Audio Tempo Estimation

Results here. This is another category I missed last year, but we get the same results for the QM Tempo Tracker as we did in 2013. It still does tolerably well considering its output isn’t well fitted to the evaluation metric (which rewards estimators that produce best and second-best estimates across the whole piece).

The top scorer here is a neural network approach (spotting a theme here?) from Sebastian Böck, just as for beat tracking.

Audio Key Detection

Results here and here. The second dataset is new.

The QM Key Detector gets the same results as last year for the dataset that existed then. It scores much worse on the new dataset, which suggests that may be a more realistic test. Again there were no other submissions in this category — a pity now that it has a second dataset. Does nobody like key estimation? (I realise it’s a problematic task from a musical point of view, but it does have its applications.)

Audio Chord Estimation

Poor results for Chordino because of a bug which I went over at agonising length in my previous post. This problem is now fixed in Chordino v1.1, so hopefully it’ll be back to its earlier standard in 2016!

Some notes

Neural networks

… are widely-used this year. Several categories contained at least one submission whose abstract referred to a convolutional or recurrent neural network or deep learning, and in at least 5 categories I think a neural network method can reasonably be said to have “won” the category. (Yes I know, MIREX isn’t a competition…)

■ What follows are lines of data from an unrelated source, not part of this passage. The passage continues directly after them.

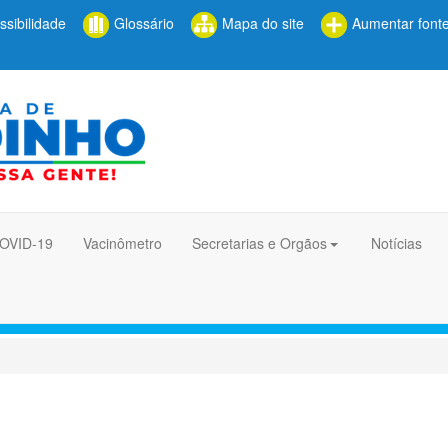
sibilidade
Glossário
Mapa do site
Aumentar font
COVID-19
Vacinômetro
Secretarias e Orgãos
Notícias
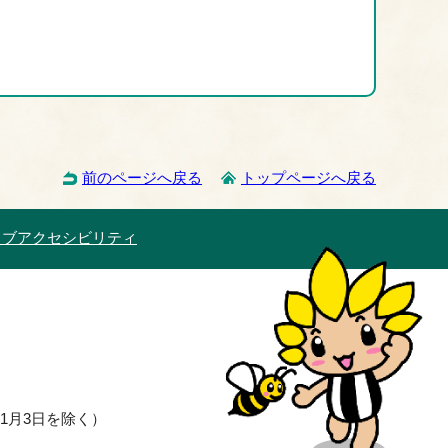
前のページへ戻る
トップページへ戻る
ェブアクセシビリティ
1月3日を除く）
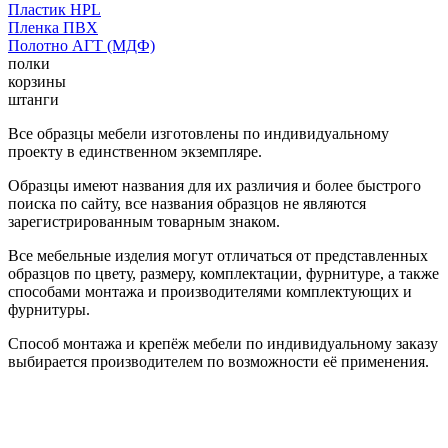
Пластик HPL
Пленка ПВХ
Полотно АГТ (МДФ)
полки
корзины
штанги
Все образцы мебели изготовлены по индивидуальному
проекту в единственном экземпляре.
Образцы имеют названия для их различия и более быстрого
поиска по сайту, все названия образцов не являются
зарегистрированным товарным знаком.
Все мебельные изделия могут отличаться от представленных
образцов по цвету, размеру, комплектации, фурнитуре, а также
способами монтажа и производителями комплектующих и
фурнитуры.
Способ монтажа и крепёж мебели по индивидуальному заказу
выбирается производителем по возможности её применения.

  • Structural segmentation: convolutional NN performed best
  • Beat tracking: NNs all over the place, definitely performing best
  • Tempo estimation: NN performed best
  • Onset detection: NN performed best
  • Multi-F0: no NNs I think, but it does look as if last year’s “deep learning” submission would have performed better than any of this year’s
  • Chord estimation: NNs present, but not yet quite at the top
  • Key detection: no NNs, indeed no other submissions at all

Categories I missed

  • Audio downbeat estimation: I think I just overlooked this one, for the second year in a row. As last year, I should have submitted the QM Bar & Beat Tracker plugin from Matthew Davies.
  • Real-time audio to score alignment: I nearly submitted the MATCH Vamp Plugin for this, but actually it only produces a reverse path (offline alignment) and not a real-time output, even though it’s a real-time-capable method internally.

Other submissions from the Centre for Digital Music

Emmanouil Benetos submitted a well-performing method, mentioned above, in the Multiple Fundamental Frequency Estimation & Tracking category.

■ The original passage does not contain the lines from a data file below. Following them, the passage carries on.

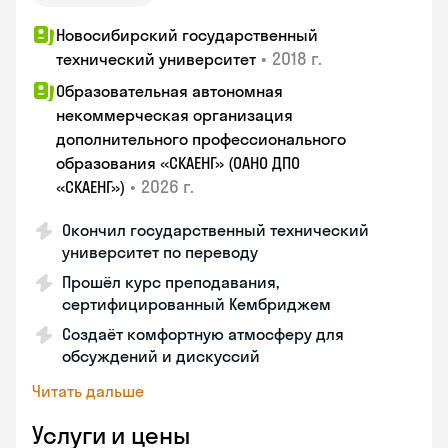
Новосибирский государственный
•
2018 г.
технический университет
Образовательная автономная
некоммерческая организация
дополнительного профессионального
образования «СКАЕНГ» (ОАНО ДПО
•
2026 г.
«СКАЕНГ»)
Окончил государственный технический
университет по переводу
Прошёл курс преподавания,
сертифицированный Кембриджем
Создаёт комфортную атмосферу для
обсуждений и дискуссий
Читать дальше
Услуги и цены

Apart from that, there appear to be none.

This feels like a pity — evaluation is always a pain and it’s nice to get someone else to do some of it.

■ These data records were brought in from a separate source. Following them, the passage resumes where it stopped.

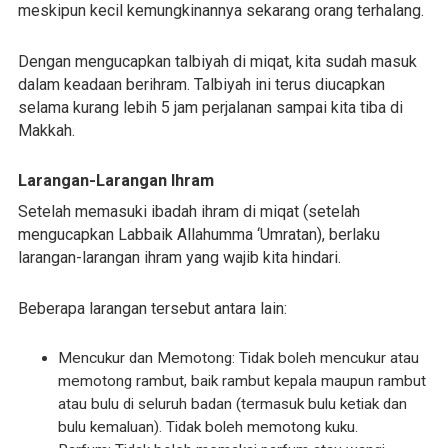
meskipun kecil kemungkinannya sekarang orang terhalang.
Dengan mengucapkan talbiyah di miqat, kita sudah masuk
dalam keadaan berihram. Talbiyah ini terus diucapkan
selama kurang lebih 5 jam perjalanan sampai kita tiba di
Makkah.
Larangan-Larangan Ihram
Setelah memasuki ibadah ihram di miqat (setelah
mengucapkan Labbaik Allahumma ‘Umratan), berlaku
larangan-larangan ihram yang wajib kita hindari.
Beberapa larangan tersebut antara lain:
Mencukur dan Memotong: Tidak boleh mencukur atau
memotong rambut, baik rambut kepala maupun rambut
atau bulu di seluruh badan (termasuk bulu ketiak dan
bulu kemaluan). Tidak boleh memotong kuku.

It’s also a pity because several of the plugins I’m submitting are getting a bit old and are falling to the bottom of the results tables. There are very sound reasons for submitting them (though I may drop some of the less well performing categories next year, assuming I do this again) but it would be good if they didn’t constitute the only visibility QM researchers have in MIREX.

Why would this be the case? I don’t really know. The answer presumably must include some or all of

  • not working on music informatics signal-processing research at all
  • working on research that builds on feature extractors, rather than building the feature extractors themselves
  • research not congruent with MIREX tasks (e.g. looking at dynamics or articulations rather than say notes or chords)
  • research uses similar methods but not on mainstream music recordings (e.g. solo singing, animal sounds)
  • state-of-the-art considered good enough
  • lack the background to compete with current methods (e.g. the wave of NNs) and so sticking with progressive enhancements of existing models
  • lack the data to compete with current methods
  • not aware of MIREX
  • not prioritised by supervisor

The last four reasons would be a problem, but the rest might not be. It could really be that MIREX isn’t very relevant to the people in this group at the moment. I’ll have to see what I can find out.